Staff say that they have received 46 PEP applications since October 1, 2021. That may not sound like a lot, but staff say that processing these kind of applications consists of "a high-level conceptual review" involving multiple departments and can be "time-consuming and an inefficient way to achieve desired outcomes." To date, only 11 of the 46 proposals have "met or exceeded the minimum criteria," which means a lot of time can also go towards proposals that do not ultimately bear fruit.
With all this in mind, what staff are recommending is a framework that would allow them to focus on the applications with the best chances of proceeding to construction, in order to deliver more housing and to do so faster. This would also increase the amount of job space, as rezoning applications often include commercial retail space and/or office space, and would also better optimize City resources, staff say.
Historically, rezoning applications that are compliant with existing properties take about 12 to 14 months to process -- from the applicant paying the necessary fee to a decision at a public hearing. Rezoning enquiries typically take around 12 to 16 weeks.

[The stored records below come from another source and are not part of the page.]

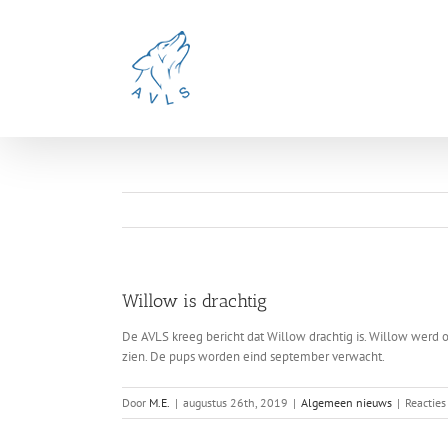
Ga
naar
inhoud
Willow is drachtig
De AVLS kreeg bericht dat Willow drachtig is. Willow werd 
zien. De pups worden eind september verwacht.
Door
M.E.
|
augustus 26th, 2019
|
Algemeen nieuws
|
Reacties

The new prioritization framework would more so keep the proposals that are likely to proceed to construction at the current pace, and de-emphasize some of the others, bringing estimated timelines for those to about 16 to 18 months for applications and 18 to 20 weeks for enquiries.
Whether or not an application is prioritized would also depend on whether the proposal includes rental housing of any kind, or condos -- points of emphasis that were also core to the now-defeated Broadway Pace of Change Policy. Staff estimate that approximately 45% of rezoning applications and enquiries would qualify to be prioritized.
Target timelines for the rezoning applications and enquiries prioritization framework. (City of Vancouver)
In addition, staff are also hoping to refine the PEP, with more details expected in Fall 2023. In the meantime, PEP applications that necessitate a dedicated team of staff will be waitlisted, with those that meet minimum criteria continuing to be processed under the regular rezoning stream.
PEP applications that are successful often proceed to an enhanced rezoning, where staff and the applicant team will work together to identify site-specific issues and/or policy gaps, then work towards addressing them ahead of submitting a formal rezoning application. Applications that go through this process also include more extensive public consultation than usual, with one example being Bonnis Properties' big project on 800-878 Granville Street, which went through a virtual open house in April.
Staff are also proposing that enhanced rezonings be suspended until 2024, or "until such time as staffing capacity is available."
Additionally, staff are advancing various "operational strategies" to further increase processing times, such as exploring the possibility of adding more public hearings, creating more "pre-zoning" possibilities via by-law changes, hiring more staff, and improving accessibility and guidance for applications online.
Vancouver City Council will consider the prioritization framework for policy rezoning applications on Tuesday, May 9.